Print Version May 11th, 2008
Similar Posts v.2.5b28 has just been posted.
Working on Similar Posts I have learned more than I care to know about the vagaries of MySQL, PHP, and Unicode. One particular issue that has so far resisted my attempts has been the satisfactory handling of content in Chinese, Korean, or Japanese (CJK).
Similar Posts uses the full-text indexes provided by MySQL to compare one post with another and the MySQL index is word-based. The CJK languages (I am told) are not based on discrete words — at least not words delimited by ‘white space’ — so they pose a big problem to full-text indexing.
My workaround (hack?/fiddle?/trick?) is to separate the CJK text into individual characters (while leaving single-byte encoded text alone) and use them as the basis for similarity matching. It is clearly not an ideal solution but I would love to hear from the users of WordPress blogs in Chinese, Korean, or Japanese if it is better than no solution at all.

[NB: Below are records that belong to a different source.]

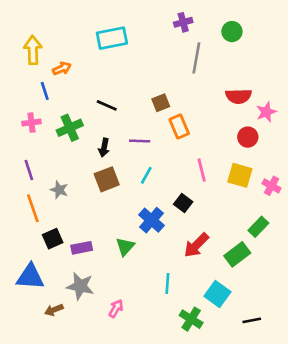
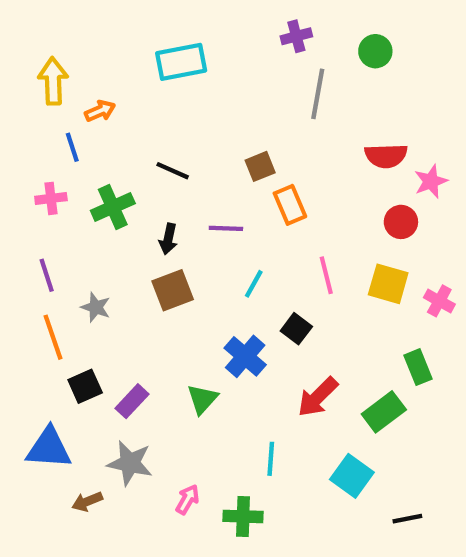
cyan line: (146, 175) -> (254, 284), moved
green rectangle: (258, 227) -> (418, 367), turned -66
purple rectangle: (82, 248) -> (132, 401), turned -36
green cross: (191, 319) -> (243, 516), moved, turned -30

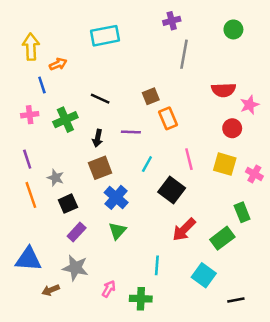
green circle: (375, 51) -> (233, 29), moved
black square: (296, 329) -> (172, 190), size x1.5
blue cross: (245, 356) -> (116, 197), moved
black square: (85, 386) -> (68, 204), moved

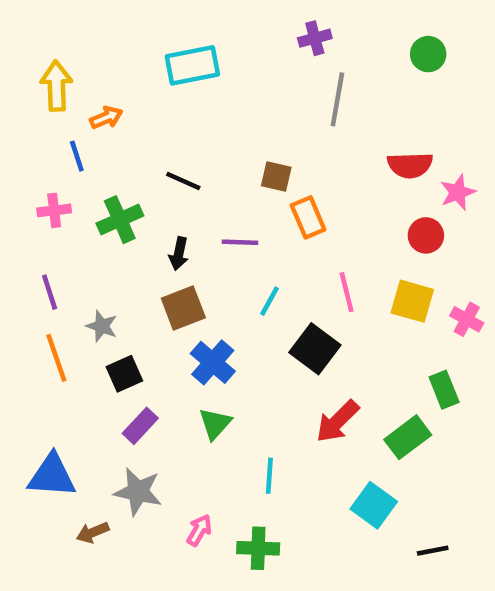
brown square: (151, 96) -> (276, 176), turned 35
cyan line: (157, 265) -> (269, 476), moved

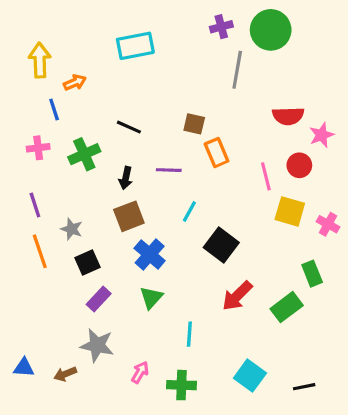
green circle: (428, 54) -> (271, 30), moved, size x1.6
pink line: (347, 292) -> (266, 176), moved
blue triangle: (52, 476) -> (24, 368), moved, size x0.6
cyan square: (374, 505) -> (250, 376), moved

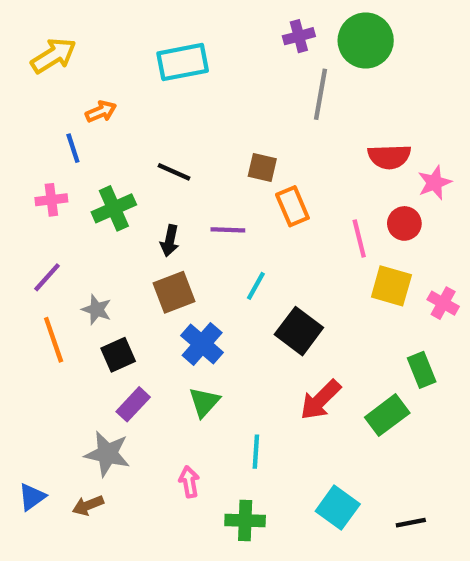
yellow arrow: (40, 60) -> (54, 56), moved, turned 60
purple line: (35, 205) -> (47, 277), turned 60
gray star: (97, 345) -> (107, 454), moved
blue triangle: (24, 368) -> (32, 497), turned -40
pink arrow: (140, 372) -> (189, 482), moved, turned -40

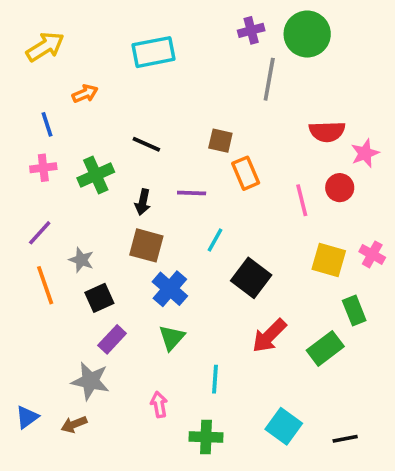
blue line: (73, 148) -> (47, 124), moved
yellow square: (391, 286) -> (329, 260), moved
brown square: (174, 292) -> (146, 245), turned 36

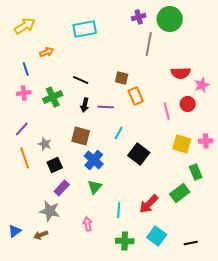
black arrow: (143, 202) -> (85, 105), moved
pink cross: (372, 254) -> (206, 141), turned -32
red arrow: (269, 336) -> (149, 204), moved
green cross: (206, 437) -> (125, 241), moved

The experiment has a couple of limitations: although not the ideal encoding for CJK languages, this method only works for now on blogs using UTF-8 encoding; also, to get around MySQL’s habit of ignoring words shorter than 4 characters long, each CJK ‘word’ is padded to that length, making for a rather large index.
To try this approach, use the Settings | Similar Posts | Manage the Index screen, set the option, and re-index. This setting overrides the other settings on that screen.
The reference to Pentecost in this post’s title is because today’s Feast celebrates the undoing of Babel.